INPUT:
= Beginning of Section =

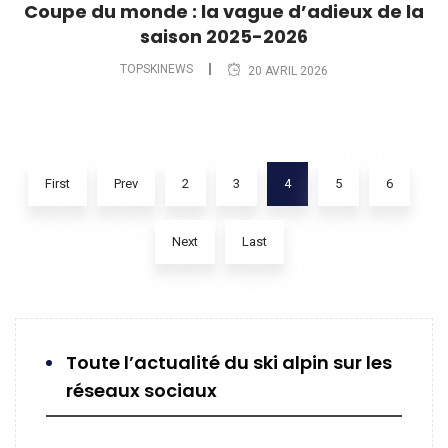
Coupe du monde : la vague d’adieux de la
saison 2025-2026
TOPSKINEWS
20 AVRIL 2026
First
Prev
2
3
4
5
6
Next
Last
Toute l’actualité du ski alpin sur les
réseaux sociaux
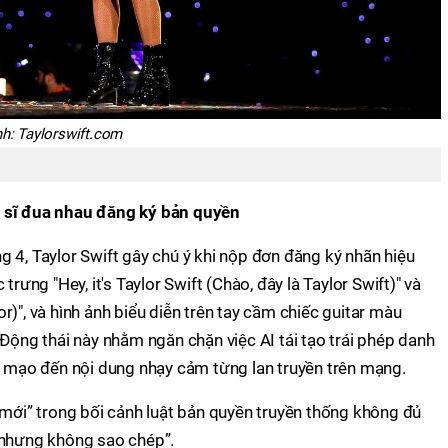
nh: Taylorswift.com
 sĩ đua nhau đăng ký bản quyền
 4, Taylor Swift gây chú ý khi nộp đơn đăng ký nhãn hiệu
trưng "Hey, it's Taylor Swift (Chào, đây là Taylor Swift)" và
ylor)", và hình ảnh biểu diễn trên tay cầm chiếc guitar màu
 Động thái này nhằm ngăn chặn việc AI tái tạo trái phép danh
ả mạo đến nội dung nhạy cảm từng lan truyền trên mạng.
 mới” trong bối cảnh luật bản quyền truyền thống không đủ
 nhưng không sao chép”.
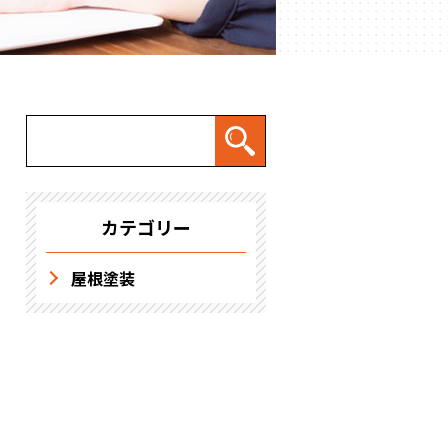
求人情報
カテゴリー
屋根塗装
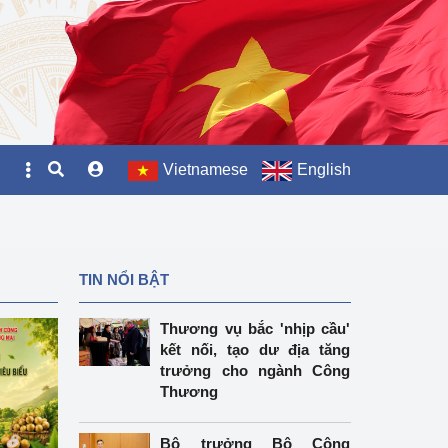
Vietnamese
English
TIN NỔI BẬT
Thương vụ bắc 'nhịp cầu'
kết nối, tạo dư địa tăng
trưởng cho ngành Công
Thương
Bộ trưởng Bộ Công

= End of Section =
= Beginning of Section =

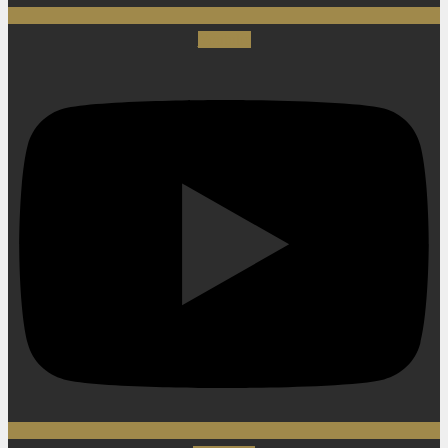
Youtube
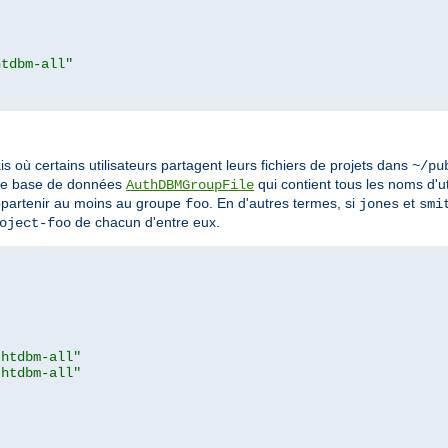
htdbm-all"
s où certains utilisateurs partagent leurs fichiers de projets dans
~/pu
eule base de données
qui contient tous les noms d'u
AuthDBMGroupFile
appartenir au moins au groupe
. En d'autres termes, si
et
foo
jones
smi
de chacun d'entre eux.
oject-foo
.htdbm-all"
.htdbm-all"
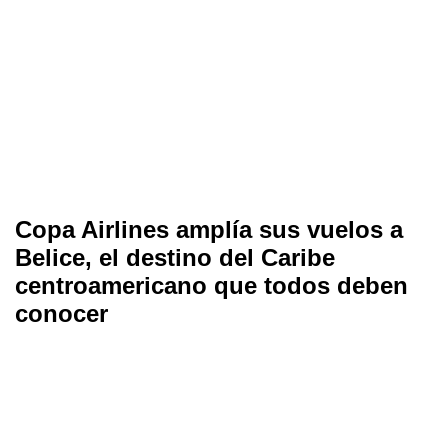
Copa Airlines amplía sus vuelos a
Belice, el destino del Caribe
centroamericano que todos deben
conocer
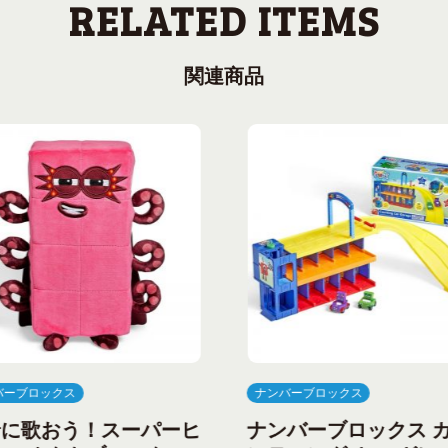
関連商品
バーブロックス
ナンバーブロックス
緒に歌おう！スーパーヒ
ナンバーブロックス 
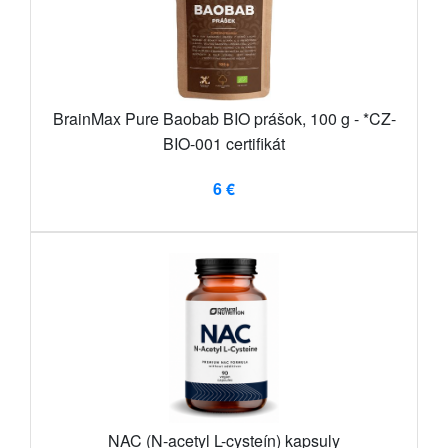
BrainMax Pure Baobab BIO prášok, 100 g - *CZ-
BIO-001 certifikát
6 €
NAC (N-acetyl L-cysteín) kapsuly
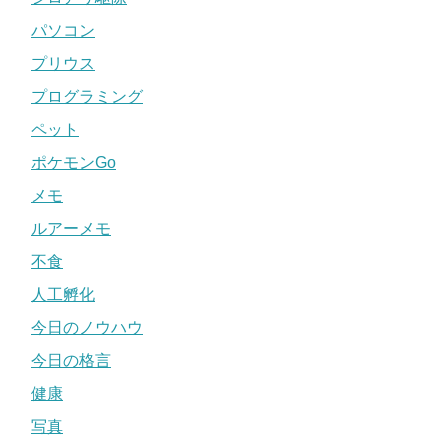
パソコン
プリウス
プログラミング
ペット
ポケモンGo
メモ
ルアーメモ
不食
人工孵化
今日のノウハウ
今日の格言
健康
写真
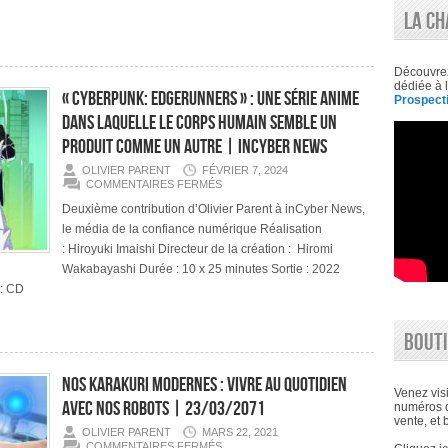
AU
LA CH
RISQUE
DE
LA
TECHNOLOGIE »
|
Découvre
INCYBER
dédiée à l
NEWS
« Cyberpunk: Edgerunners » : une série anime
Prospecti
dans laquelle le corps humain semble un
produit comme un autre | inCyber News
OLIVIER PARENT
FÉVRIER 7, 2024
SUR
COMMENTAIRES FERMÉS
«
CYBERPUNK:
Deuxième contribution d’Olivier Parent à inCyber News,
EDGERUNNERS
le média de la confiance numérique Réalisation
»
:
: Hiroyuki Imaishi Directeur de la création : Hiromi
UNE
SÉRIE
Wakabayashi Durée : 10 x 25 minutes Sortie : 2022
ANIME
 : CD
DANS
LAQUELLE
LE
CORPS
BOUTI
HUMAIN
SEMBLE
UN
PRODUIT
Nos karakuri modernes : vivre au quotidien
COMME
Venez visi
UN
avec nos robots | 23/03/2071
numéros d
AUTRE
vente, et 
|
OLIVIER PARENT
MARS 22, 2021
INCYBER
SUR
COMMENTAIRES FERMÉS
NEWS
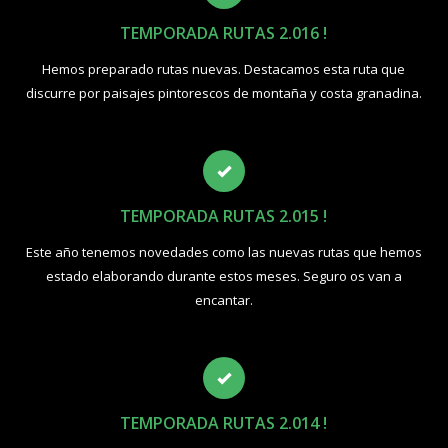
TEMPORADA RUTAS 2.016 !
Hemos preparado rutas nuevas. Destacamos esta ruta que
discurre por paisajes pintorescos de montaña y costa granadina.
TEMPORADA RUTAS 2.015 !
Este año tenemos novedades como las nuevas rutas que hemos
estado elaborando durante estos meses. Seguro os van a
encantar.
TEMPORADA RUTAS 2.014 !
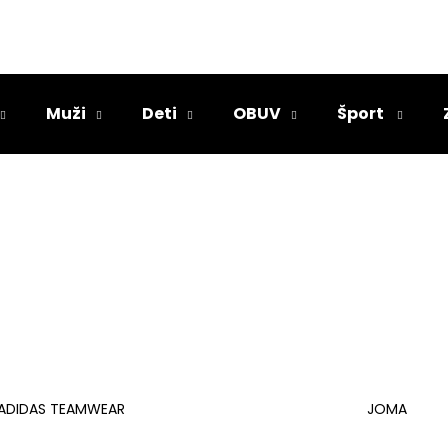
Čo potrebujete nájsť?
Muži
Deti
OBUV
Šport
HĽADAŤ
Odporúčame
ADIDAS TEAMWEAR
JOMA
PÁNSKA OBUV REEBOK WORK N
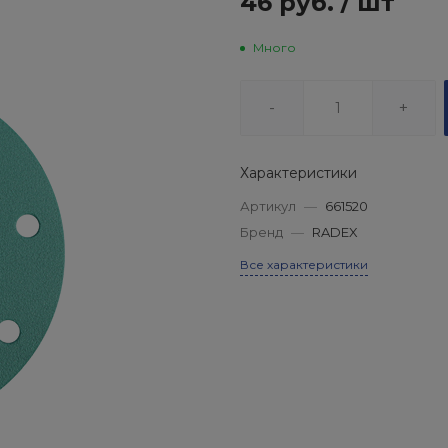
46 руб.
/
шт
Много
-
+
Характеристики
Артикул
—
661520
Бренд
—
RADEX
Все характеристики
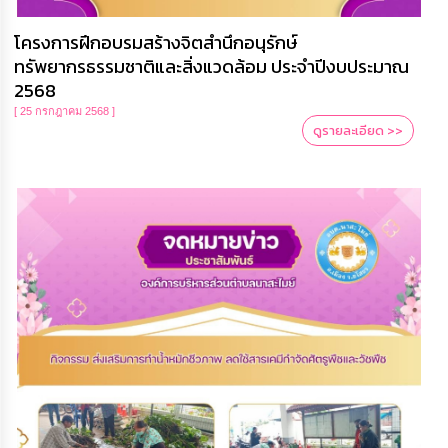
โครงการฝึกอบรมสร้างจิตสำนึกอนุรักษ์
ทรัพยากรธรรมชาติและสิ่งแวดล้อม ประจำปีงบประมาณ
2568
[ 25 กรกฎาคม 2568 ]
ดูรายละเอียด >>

= End of Section =

GOAL OF THE EXERCISE:
Each line holding the word "Công" must be pulled from the records.

COMPLETED TASK:
trưởng cho ngành Công
Bộ trưởng Bộ Công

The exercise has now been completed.